= Thomas Butler (Paralympic swimmer) =

Australian paralympic swimmer

Thomas Rockett Butler (14 February 1913 – 2 June 1963) was the second Australian to participate in the International Stoke Mandeville Games, the precursor to the modern Paralympic Games, when he represented Australia in swimming in 1953 and again in 1954. Butler won the backstroke event in swimming at the 2nd International Stoke Mandeville Games in 1953, and was awarded his medal by the Parliamentary Secretary for Health, Patricia Hornsby-Smith. Butler placed second in the same event in 1954. Charlene Todman, who competed in table tennis in 1951, had been the first Australian to participate in the International Stoke Mandeville Games.

Born in Townsville, Queensland, Butler was working as a farm hand in Western Australia by 1936. He enlisted in the Australian Army in Manjimup, Western Australia in 1941 and served until the end of the war as a corporal in Syria and Palestine and later in New Guinea and Borneo.
Butler was a farmer in Manjimup when he was paralysed following an industrial accident in 1947, aged 34. He spent over two years rehabilitating in Hollywood Hospital in Perth, Western Australia. Following his release from hospital in 1950, he drove home to Manjimup in his new Holden car, with specially designed controls that he could drive with his fingers.

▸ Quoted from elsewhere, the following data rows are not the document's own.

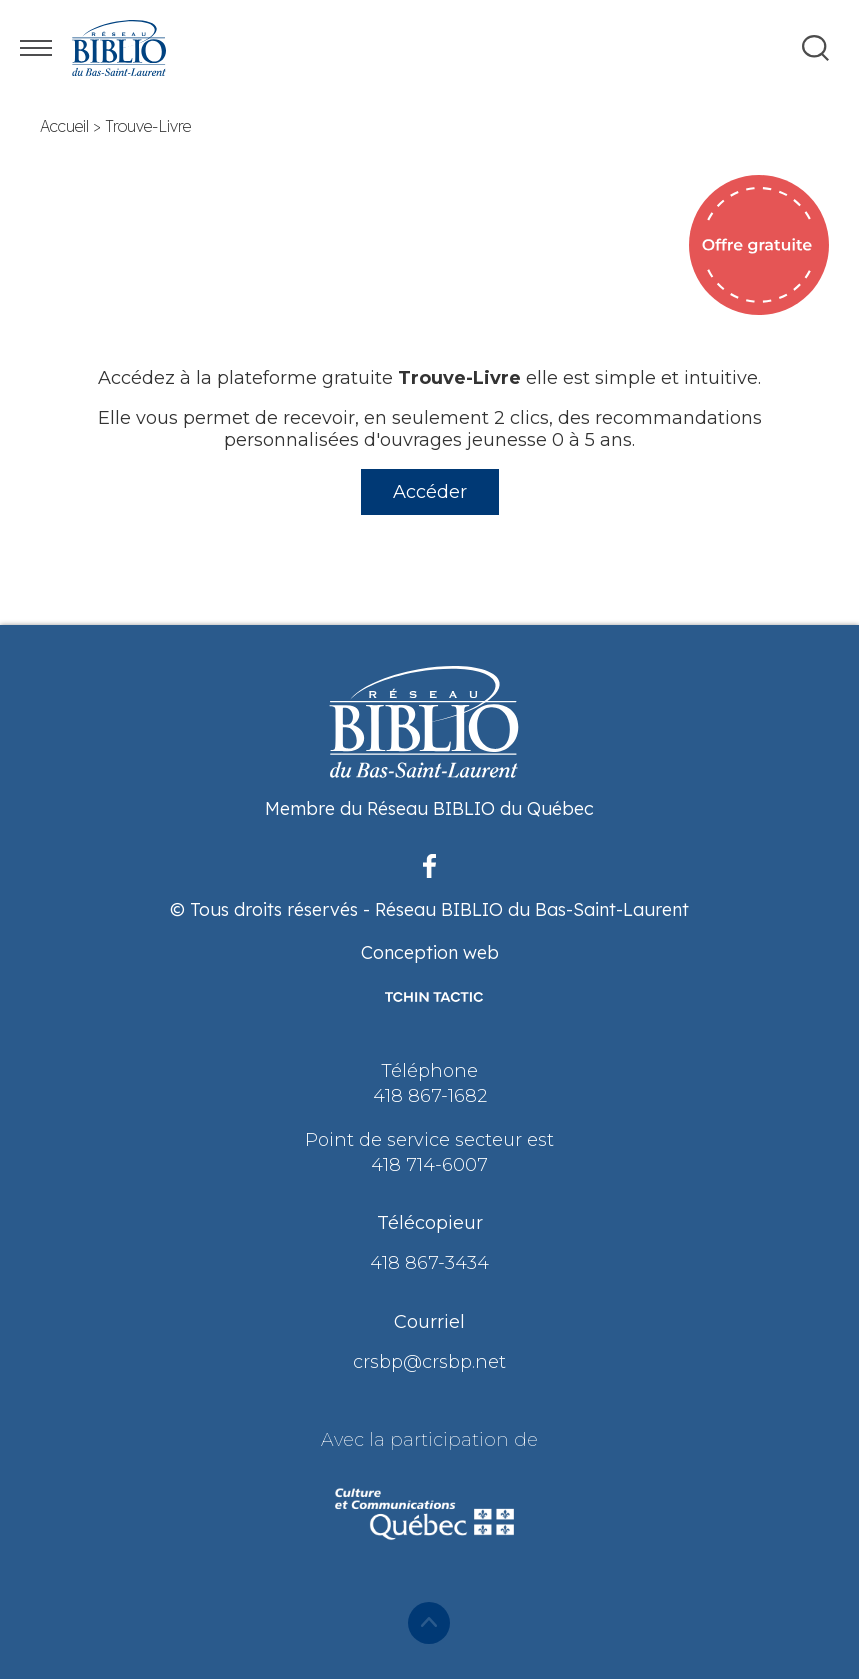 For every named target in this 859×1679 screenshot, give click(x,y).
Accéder (430, 492)
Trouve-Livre (148, 126)
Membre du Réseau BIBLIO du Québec (429, 808)
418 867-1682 (430, 1096)
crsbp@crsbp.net (429, 1362)
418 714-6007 (429, 1165)
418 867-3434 (429, 1263)
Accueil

Seeking further rehabilitation, Butler travelled to England to receive treatment by Dr Ludwig Guttmann at the Stoke Mandeville Hospital in Aylesbury. Although he was a veteran of World War II, he was ineligible for treatment at the Repatriation Hospital in Melbourne because his accident had occurred after the war. It was during his rehabilitation at Stoke Mandeville Hospital that he competed in the Games.

Butler returned to Manjimup in 1954. He died 2 June 1963 and was buried in the Busselton Cemetery.